Saved entries:
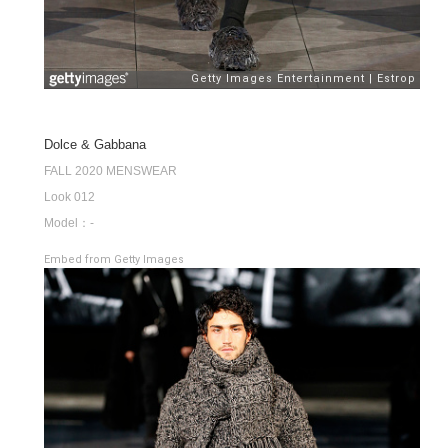
Dolce & Gabbana
FALL 2020 MENSWEAR
Look 012
Model：-
Embed from Getty Images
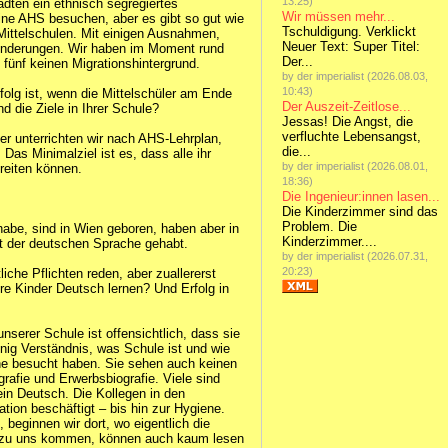
13:25)
ädten ein ethnisch segregiertes
Wir müssen mehr...
ine AHS besuchen, aber es gibt so gut wie
Tschuldigung. Verklickt
 Mittelschulen. Mit einigen Ausnahmen,
Neuer Text: Super Titel:
hinderungen. Wir haben im Moment rund
Der...
fünf keinen Migrationshintergrund.
by der imperialist (2026.08.03,
10:43)
folg ist, wenn die Mittelschüler am Ende
Der Auszeit-Zeitlose...
 die Ziele in Ihrer Schule?
Jessas! Die Angst, die
verfluchte Lebensangst,
der unterrichten wir nach AHS-Lehrplan,
die...
as Minimalziel ist es, dass alle ihr
by der imperialist (2026.08.01,
reiten können.
18:36)
Die Ingenieur:innen lasen...
Die Kinderzimmer sind das
Problem. Die
 habe, sind in Wien geboren, haben aber in
Kinderzimmer....
t der deutschen Sprache gehabt.
by der imperialist (2026.07.31,
20:23)
liche Pflichten reden, aber zuallererst
hre Kinder Deutsch lernen? Und Erfolg in
nserer Schule ist offensichtlich, dass sie
enig Verständnis, was Schule ist und wie
keine besucht haben. Sie sehen auch keinen
fie und Erwerbsbiografie. Viele sind
kein Deutsch. Die Kollegen in den
ation beschäftigt – bis hin zur Hygiene.
eginnen wir dort, wo eigentlich die
ie zu uns kommen, können auch kaum lesen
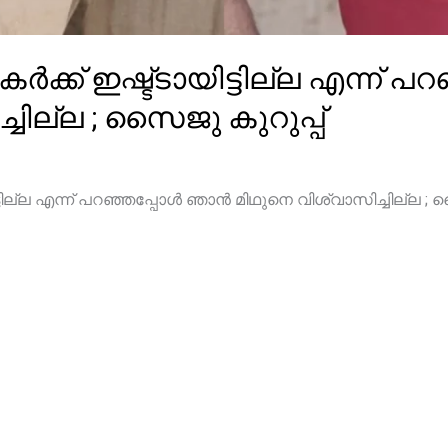
ർക്ക് ഇഷ്ട്ടായിട്ടില്ല എന്ന്
ചില്ല ; സൈജു കുറുപ്പ്
്ടില്ല എന്ന് പറഞ്ഞപ്പോൾ ഞാൻ മിഥുനെ വിശ്വാസിച്ചില്ല ; 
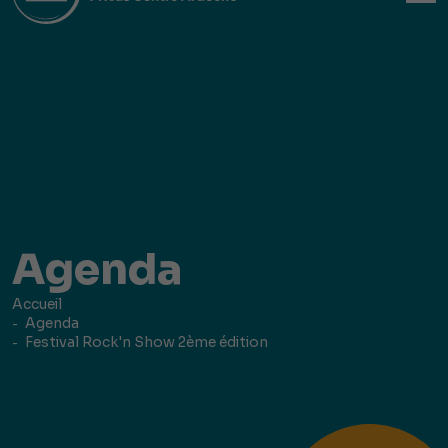
Agenda
Accueil
Agenda
Festival Rock'n Show 2ème édition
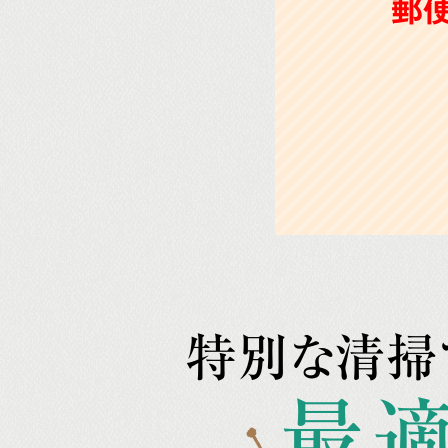
郵
特別な清掃
最適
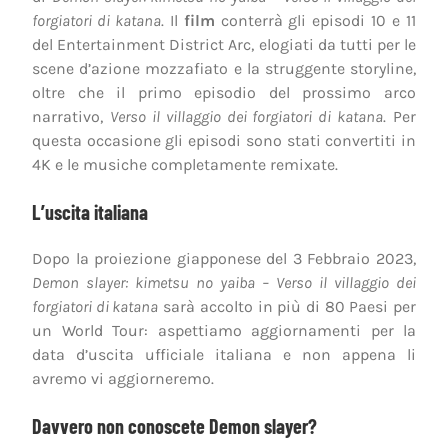
forgiatori di katana
. Il
film
conterrà gli episodi 10 e 11
del Entertainment District Arc, elogiati da tutti per le
scene d’azione mozzafiato e la struggente storyline,
oltre che il primo episodio del prossimo arco
narrativo,
Verso il villaggio dei forgiatori di katana
. Per
questa occasione gli episodi sono stati convertiti in
4K e le musiche completamente remixate.
L’uscita italiana
Dopo la proiezione giapponese del 3 Febbraio 2023,
Demon slayer: kimetsu no yaiba – Verso il villaggio dei
forgiatori di katana
sarà accolto in più di 80 Paesi per
un World Tour: aspettiamo aggiornamenti per la
data d’uscita ufficiale italiana e non appena li
avremo vi aggiorneremo.
Davvero non conoscete Demon slayer?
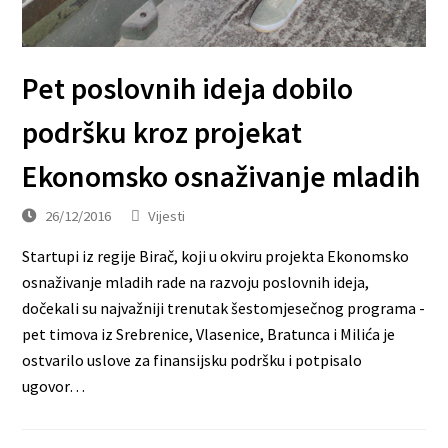
Pet poslovnih ideja dobilo
podršku kroz projekat
Ekonomsko osnaživanje mladih
26/12/2016
Vijesti
Startupi iz regije Birač, koji u okviru projekta Ekonomsko
osnaživanje mladih rade na razvoju poslovnih ideja,
dočekali su najvažniji trenutak šestomjesečnog programa -
pet timova iz Srebrenice, Vlasenice, Bratunca i Milića je
ostvarilo uslove za finansijsku podršku i potpisalo
ugovor…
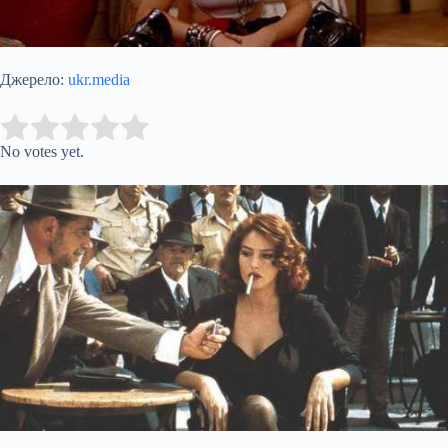
Джерело:
ukr.media
Submit Rating
Rate this item:
No votes yet.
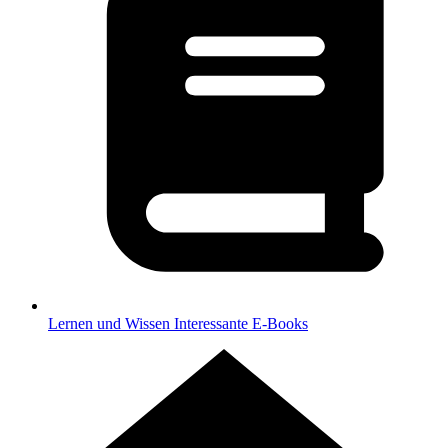
Lernen und Wissen
Interessante E-Books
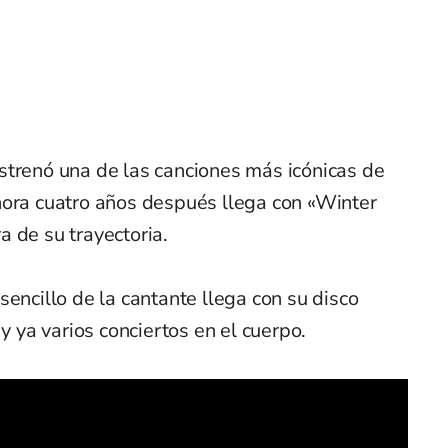
strenó una de las canciones más icónicas de
hora cuatro años después llega con «Winter
 de su trayectoria.
sencillo de la cantante llega con su disco
 y ya varios conciertos en el cuerpo.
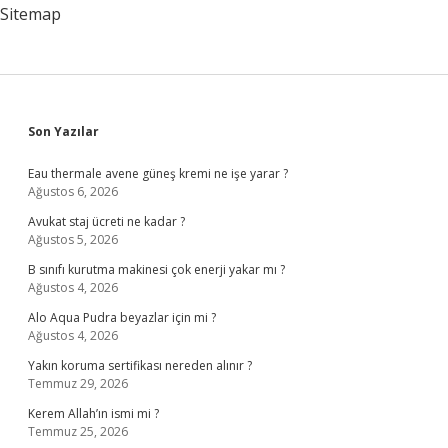
Sitemap
Sidebar
Son Yazılar
Eau thermale avene güneş kremi ne işe yarar ?
Ağustos 6, 2026
Avukat staj ücreti ne kadar ?
Ağustos 5, 2026
B sınıfı kurutma makinesi çok enerji yakar mı ?
Ağustos 4, 2026
Alo Aqua Pudra beyazlar için mi ?
Ağustos 4, 2026
Yakın koruma sertifikası nereden alınır ?
Temmuz 29, 2026
Kerem Allah’ın ismi mi ?
Temmuz 25, 2026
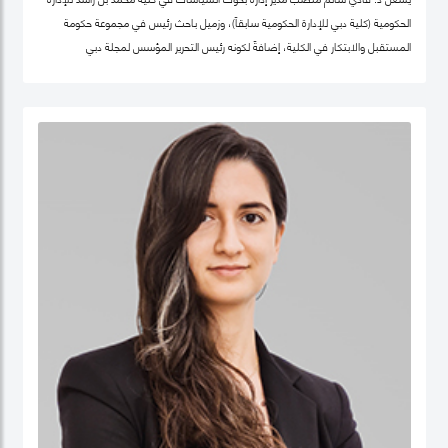
الحكومية (كلية دبي للإدارة الحكومية سابقاً)، وزميل باحث رئيس في مجموعة حكومة
المستقبل والابتكار في الكلية، إضافةً لكونه رئيس التحرير المؤسس لمجلة دبي
للسياسات. كما أنّه شريك سابق في مركز "بيلفر" للعلوم والشؤون الدولية في كلية هارفرد
كينيدي، جامعة هارفرد، وزميل سابق في مركز الابتكار والمعلومات لأبحاث السياسات في
كليّة "لي كوان يو" للسياسة العامّة، جامعة سنغافورة الوطنية. حصل فادي على شهادة
الدكتوراه في السياسات العامة في تخصص الحوكمة الرقمية من جامعة أكسفورد العريقة
وشهادة الماجيستير في إدارة أنظمة المعلومات من كلية لندن للعلوم الاقتصادية
والسياسية، إضافة لشهادة البكالوريوس في هندسة الكمبيوتر من جامعة حلب. يعتبر د.
فادي سالم أحد أهم المفكرين والمتخصصين عالمياً في مجالات الحكومة الرقمية
ومستقبل العمل الحكومي وسياسات البيانات، حيث تشمل مجالات تخصّصه الحوكمة
الرقمية والسياسات التكنولوجية وإدارة منظومة البيانات الحكومية وحوكمة الذكاء
الاصطناعي، حيث يعتبر على مدى العقدين السابقين أحد أهم الباحثين تأثيراً في هذه
المجالات عالمياً، وقد اختير كواحد من أهم 100 شخصية مؤثرة في مجال الحكومة الرقمية
عالمياً (Apolitical). وهو عضو في عديد من مجالس الإدارة والأمناء في هذه المجالات مثل
المجلس الاستشاري لأخلاقيات الذكاء الاصطناعي لـهيئة دبي الرقمية وعضو مجموعة
عمل خبراء حوكمة آثار الذكاء الاصطناعي التابع لمنظمة ISO، وعضو المجلس العالمي
لأهداف التنمية المستدامة التابع للقمة العالمية للحكومات، وعضو مجلس أمناء جمعية
الحكومة الرقمية، الجمعية الرائدة عالمياً في مجال البحث العلمي في مجالات الحوكمة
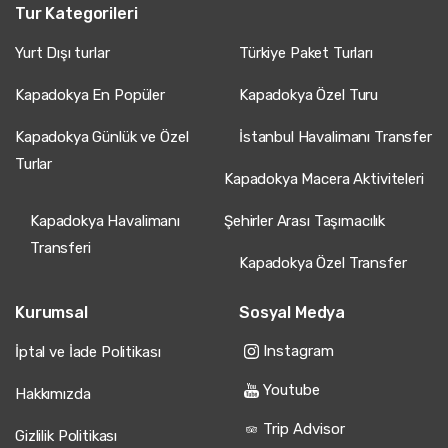
Tur Kategorileri
Yurt Dışı turlar
Türkiye Paket Turları
Kapadokya En Popüler
Kapadokya Özel Turu
Kapadokya Günlük ve Özel
İstanbul Havalimanı Transfer
Turlar
Kapadokya Macera Aktiviteleri
Kapadokya Havalimanı
Şehirler Arası Taşımacılık
Transferi
Kapadokya Özel Transfer
Kurumsal
Sosyal Medya
Instagram
İptal ve İade Politikası
Youtube
Hakkımızda
Trip Advisor
Gizlilik Politikası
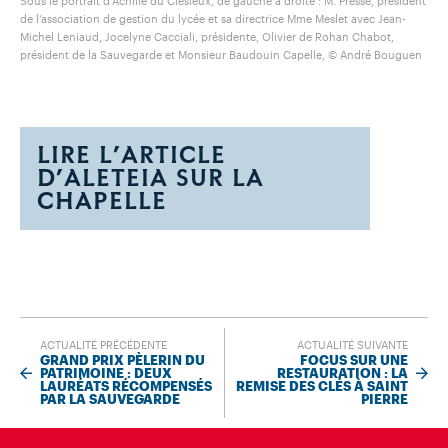
Sous le portrait d’Achille du Clésieux, de gauche à droite : M. Presse, président
de l’association de gestion du lycée et sa directrice Mme Meslet avec Jean-
Michel Leniaud, Jocelyne Cacciali, présidente, Olivier de Rohan Chabot,
président de la Sauvegarde et Monsieur Baudouin Capelle, © André Bouguen
LIRE L’ARTICLE
D’ALETEIA SUR LA
CHAPELLE
ACTUALITÉ PRÉCÉDENTE
ACTUALITÉ SUIVANTE
GRAND PRIX PÈLERIN DU
FOCUS SUR UNE
PATRIMOINE : DEUX
RESTAURATION : LA
LAURÉATS RÉCOMPENSÉS
REMISE DES CLÉS À SAINT
PAR LA SAUVEGARDE
PIERRE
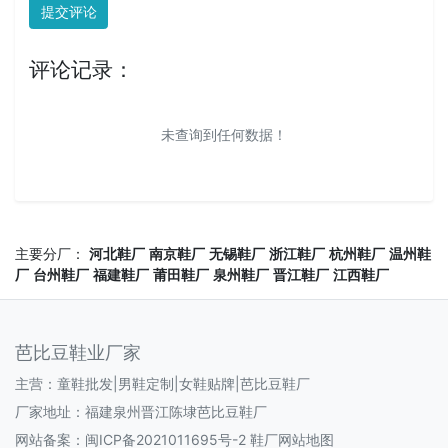
提交评论
评论记录：
未查询到任何数据！
主要分厂：
河北鞋厂
南京鞋厂
无锡鞋厂
浙江鞋厂
杭州鞋厂
温州鞋
厂
台州鞋厂
福建鞋厂
莆田鞋厂
泉州鞋厂
晋江鞋厂
江西鞋厂
芭比豆鞋业厂家
主营：童鞋批发|男鞋定制|女鞋贴牌|芭比豆鞋厂
厂家地址：福建泉州晋江陈埭芭比豆鞋厂
网站备案：
闽ICP备2021011695号-2
鞋厂网站地图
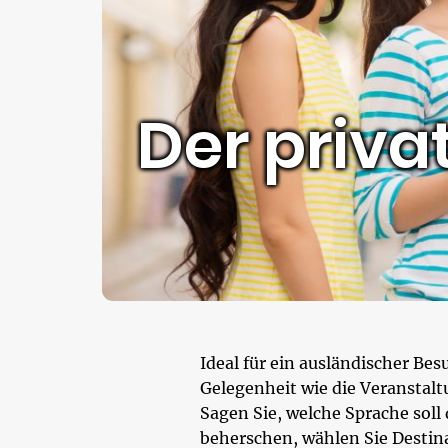
Der priva
Ideal für ein ausländischer Bes
Gelegenheit wie die Veranstalt
Sagen Sie, welche Sprache soll 
beherschen, wählen Sie Destina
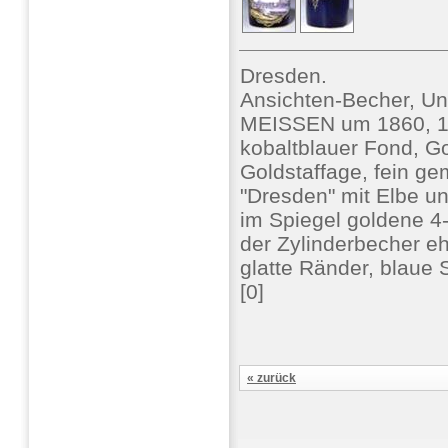
Dresden.
Ansichten-Becher, Un
MEISSEN um 1860, 1
kobaltblauer Fond, G
Goldstaffage, fein ge
"Dresden" mit Elbe u
im Spiegel goldene 4
der Zylinderbecher e
glatte Ränder, blaue 
[0]
« zurück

■ Work to complete: Each line in the data that holds the word "slayer" must be copied.

■ Answer to this problem:
Demon slayer: kimetsu no yaiba – Verso il villaggio dei
Davvero non conoscete Demon slayer?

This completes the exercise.